Parallel database systems making a comeback on commodity hardware. Pipelined parallelism and partitioned parallelism both provide benefit but the latter gives bigger gains. Shared-nothing, partitioned data systems are general consensus. Challenges to performance: startup, interference, skew. Data partitioning methods: round-robin, hash, range. Parallelizing operators generally means introducing split and merge. Certain traditional relational operators are better in parallelized environments than others, e.g. hash-join beats sort-merge join. Extant systems: Teradata, Tandem, Gamma, etc. Future directions: batch+OLTP, parallel query optimization, client parallelism, physical design, online data reorganization.
I find it tragic that data-partitioned parallel databases were old hat in 1992 (Teradata was apparently doing this stuff as far back as 1978) and yet numerous, large-scale, websites are still doing horizontal data partitioning manually.
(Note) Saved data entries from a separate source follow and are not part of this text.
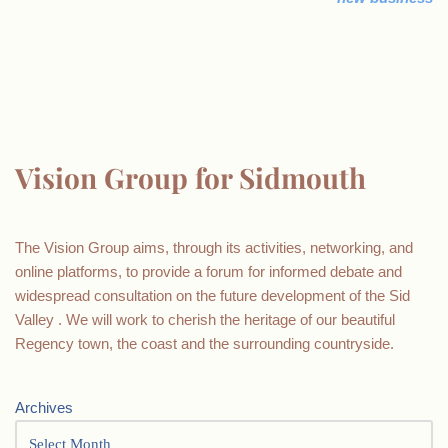
Vision Group for Sidmouth
The Vision Group aims, through its activities, networking, and
online platforms, to provide a forum for informed debate and
widespread consultation on the future development of the Sid
Valley . We will work to cherish the heritage of our beautiful
Regency town, the coast and the surrounding countryside.
Archives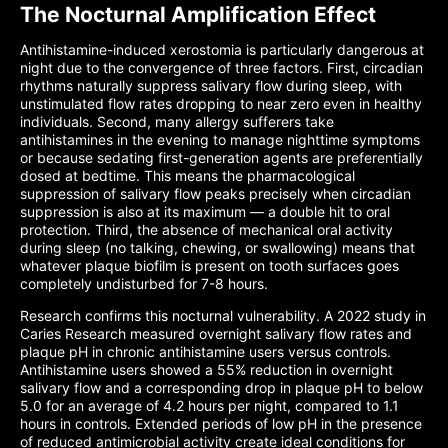
The Nocturnal Amplification Effect
Antihistamine-induced xerostomia is particularly dangerous at
night due to the convergence of three factors. First, circadian
rhythms naturally suppress salivary flow during sleep, with
unstimulated flow rates dropping to near zero even in healthy
individuals. Second, many allergy sufferers take
antihistamines in the evening to manage nighttime symptoms
or because sedating first-generation agents are preferentially
dosed at bedtime. This means the pharmacological
suppression of salivary flow peaks precisely when circadian
suppression is also at its maximum — a double hit to oral
protection. Third, the absence of mechanical oral activity
during sleep (no talking, chewing, or swallowing) means that
whatever plaque biofilm is present on tooth surfaces goes
completely undisturbed for 7-8 hours.
Research confirms this nocturnal vulnerability. A 2022 study in
Caries Research measured overnight salivary flow rates and
plaque pH in chronic antihistamine users versus controls.
Antihistamine users showed a 55% reduction in overnight
salivary flow and a corresponding drop in plaque pH to below
5.0 for an average of 4.2 hours per night, compared to 1.1
hours in controls. Extended periods of low pH in the presence
of reduced antimicrobial activity create ideal conditions for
To be fair, data partitioning has historically meant partitioning data across separate disk drives inside an SMP machine, but the trajectory has definitely been toward totally separate servers.
Oracle provided “Real Application Clusters” as far back as 2001 (though many might suggest the name replace the final s with a popular four-letter word), but very few large-scale websites use Oracle (I think eBay does, I know of no others). Open-source engines have failed to follow suit with cluster support. Is that because it’s hard? Certainly, but solutions to other hard problems make their way into FOSS. I think the major malfunction has been the assumption that ACID properties must be preserved in the clustered system. This is both technically very difficult and meaningfully reduces scalability. Thus it seems that the most important contribution of the parade of NoSQL projects is the realization that sometimes one will happily sacrifice some consistency for scalability and simplicity.